Proton cannot destructively hash the email address for recovery because they need to use it. And if they can use it, they are legally mandated to give it to LEO in warrants that include that data as scope.

You can argue they should have a password the user holds to encrypt the recovery address, but that's going into the territory of hurting normal users. You use a recovery address when you don't have your password or recovery phrase. Requiring a password for the recovery email would just mean more customers locked out requiring human intervention (if it's even possible for that account) to get access back for the customer. And remember, many users also use the same account for their password manager.

And no, Proton is 100% welcome to publicly support free speech and protest while not destroying their company and going out of business with all their executives jailed for not complying with non-optional, legally required, minimally exposing warrants from law enforcement.

If proton hashed your email how the fuck would they send you an email? Did you even think this through?

They're doing the best they can, but at the end of the day it's literally impossible for them to have absolutely zero data.

They need your credit card number stored somewhere so they can repeatedly bill you. That's just how billing works. They need a recovery email on file so they can email that address.

That doesn't mean that they're not committed to defending freedom.

I'll echo what other people have said: this feels like a psyop. If I were the CIA, I would be doing exactly what you're doing here: spewing unreasonable nonsense about proton in an effort to discredit it so that I can push people towards insecure services.

Nothing even comes close to proton when it comes to email security and privacy. That doesn't mean that we cant criticize proton - we can, and we should. But it has to be legitimate critique.

This isn't much comfort when the swiss government bends over and takes other states up the ass at the slightest issue, eg https://www.404media.co/proton-mail-helped-fbi-unmask-anonym.... Why on earth is the swiss state acting like stooge for the fbi? Tell them to go fuck themselves like a normal person.

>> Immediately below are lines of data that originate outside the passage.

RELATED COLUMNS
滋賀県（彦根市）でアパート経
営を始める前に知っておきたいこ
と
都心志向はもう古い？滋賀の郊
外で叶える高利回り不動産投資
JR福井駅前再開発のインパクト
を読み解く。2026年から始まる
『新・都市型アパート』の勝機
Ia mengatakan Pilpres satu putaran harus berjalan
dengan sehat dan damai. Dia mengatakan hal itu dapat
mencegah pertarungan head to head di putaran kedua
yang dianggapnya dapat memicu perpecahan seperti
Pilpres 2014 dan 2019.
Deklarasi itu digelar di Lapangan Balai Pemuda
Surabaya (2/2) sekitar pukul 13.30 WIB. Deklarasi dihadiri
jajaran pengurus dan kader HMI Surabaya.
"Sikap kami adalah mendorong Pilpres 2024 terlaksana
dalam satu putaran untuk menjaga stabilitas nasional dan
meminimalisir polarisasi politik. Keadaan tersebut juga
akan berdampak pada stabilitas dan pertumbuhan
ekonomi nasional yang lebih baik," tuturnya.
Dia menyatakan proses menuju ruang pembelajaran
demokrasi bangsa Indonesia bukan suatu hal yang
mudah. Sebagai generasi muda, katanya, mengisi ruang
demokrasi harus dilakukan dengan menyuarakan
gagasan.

PGP/GPG (can never remember the difference) is the only privacy solution worth a damn and proton is just a gmail alternative with a nice interface.

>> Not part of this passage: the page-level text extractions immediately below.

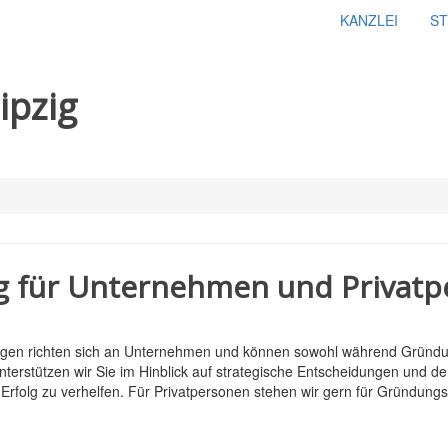
KANZLEI
S
ipzig
ng für Unternehmen und Privat
tungen richten sich an Unternehmen und können sowohl während Gründ
rstützen wir Sie im Hinblick auf strategische Entscheidungen und der
m Erfolg zu verhelfen. Für Privatpersonen stehen wir gern für Gründu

If they advertise that they will protect their users privacy, then I don't see how complying with government snooping is an excuse. Either provide what you say you will or don't say that you will provide it.
Proton has never said they will refuse a warrant for what your email address or recovery account are. They say that the contents of your emails, calendars, notes, passwords, etc are not accessible to them and therefore cannot be spied on even if a warrant is fulfilled.
Proton's homepage says:

We are a neutral and safe haven for your personal data, committed to defending your freedom.

If you read that as "we'll break the law for you", it's a you problem.
The balanced view is Proton is a service that does not treat you as the product and does what I would describe as, the best it can, to provide privacy. They seem to avoid keeping data where they can but do cooperate with government when legally required to. The location they are in has more legal protections for privacy than most places.

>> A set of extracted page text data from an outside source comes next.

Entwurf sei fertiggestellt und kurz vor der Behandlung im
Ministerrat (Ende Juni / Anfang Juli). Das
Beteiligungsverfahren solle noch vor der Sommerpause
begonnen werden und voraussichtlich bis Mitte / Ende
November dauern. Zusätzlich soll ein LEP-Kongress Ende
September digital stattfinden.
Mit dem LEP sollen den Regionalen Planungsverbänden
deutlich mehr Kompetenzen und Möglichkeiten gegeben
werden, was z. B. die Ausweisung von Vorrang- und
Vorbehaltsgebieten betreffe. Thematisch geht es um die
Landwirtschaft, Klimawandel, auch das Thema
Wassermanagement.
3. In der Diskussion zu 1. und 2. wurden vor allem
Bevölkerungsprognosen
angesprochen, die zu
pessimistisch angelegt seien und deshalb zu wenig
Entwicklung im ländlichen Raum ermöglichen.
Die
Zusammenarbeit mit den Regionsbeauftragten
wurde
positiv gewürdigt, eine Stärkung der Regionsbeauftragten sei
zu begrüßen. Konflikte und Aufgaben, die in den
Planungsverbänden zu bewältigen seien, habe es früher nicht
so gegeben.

If you are a normie wanting to not have your data sold and not have a company violating your privacy for non-legal reasons, they seem like a solid choice.

If you are worried about government level actors working against you or are the sort that gets put off at the idea of a service marketed as "privacy respecting" using any US based sub services, look elsewhere.

If you want references just start reading through comments on any topic here pertaining to proton.